“I must, forsooth, be forced
   To give my hand, opposed against my heart,
   Unto a mad-brain rudesby, full of spleen,
   Who wooed in haste and means to wed at leisure” (3.2.8-11). 

Katherine delivers this line to her father, Baptista, on her wedding day. She is angry and humiliated because Petruchio is late to the ceremony, which the reader soon learns was an intentional move on Petruchio’s part to embarrass Katherine. Katherine laments her fate because the act of adhering to her prescribed social role has compromised her individual happiness. She, as the daughter of a wealthy man, must marry “against [her] heart” to whomever her father chooses.

“Mistake no more. I am not Litio,
    Nor a musician as I seem to be,
    But one that scorn to live in this disguise
    For such a one as leaves a gentleman
   And makes a god of such a cullion.
   Know, sir, that I am called Hortensio” (4.2.16-21).

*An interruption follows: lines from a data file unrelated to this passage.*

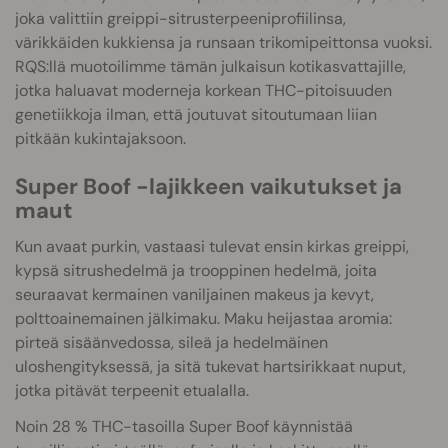
joka valittiin greippi-sitrusterpeeniprofiilinsa,
värikkäiden kukkiensa ja runsaan trikomipeittonsa vuoksi.
RQS:llä muotoilimme tämän julkaisun kotikasvattajille,
jotka haluavat moderneja korkean THC-pitoisuuden
genetiikkoja ilman, että joutuvat sitoutumaan liian
pitkään kukintajaksoon.
Super Boof -lajikkeen vaikutukset ja
maut
Kun avaat purkin, vastaasi tulevat ensin kirkas greippi,
kypsä sitrushedelmä ja trooppinen hedelmä, joita
seuraavat kermainen vaniljainen makeus ja kevyt,
polttoainemainen jälkimaku. Maku heijastaa aromia:
pirteä sisäänvedossa, sileä ja hedelmäinen
uloshengityksessä, ja sitä tukevat hartsirikkaat nuput,
jotka pitävät terpeenit etualalla.
Noin 28 % THC-tasoilla Super Boof käynnistää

This line is delivered by Hortensio who is one of Bianca’s suitors. Hortensio, like Lucentio, disguised himself as a tutor in order to get close to Bianca after Baptista barred Bianca from getting married until Katherine did. Here, Hortensio is coming clean to Baptista and revealing his true identity, in an attempt to reset his social role in order to ingratiate himself to Baptista. Hortensio feels that this will lead to his happiness because his high social status entitles him to Bianca.

“Here’s Lucentio,
   Right son to the right Vincentio,
   That have by marriage made thy daughter mine
   While counterfeit supposes bleared thine eyne” (5.1.99-102). 

Here, Lucentio reveals to Baptista that he eloped with Bianca after wooing her while disguised as a tutor. While announcing this happy news, Lucentio makes a point to clarify that he is the real Lucentio and that the fake Lucentio who expressed an interest in Bianca to Baptista was actually Lucentio’s servant, Tranio. Lucentio’s clarification is a significant one—Shakespeare pointedly has Lucentio and Tranio assume their true social roles in order for the happy ending to commence.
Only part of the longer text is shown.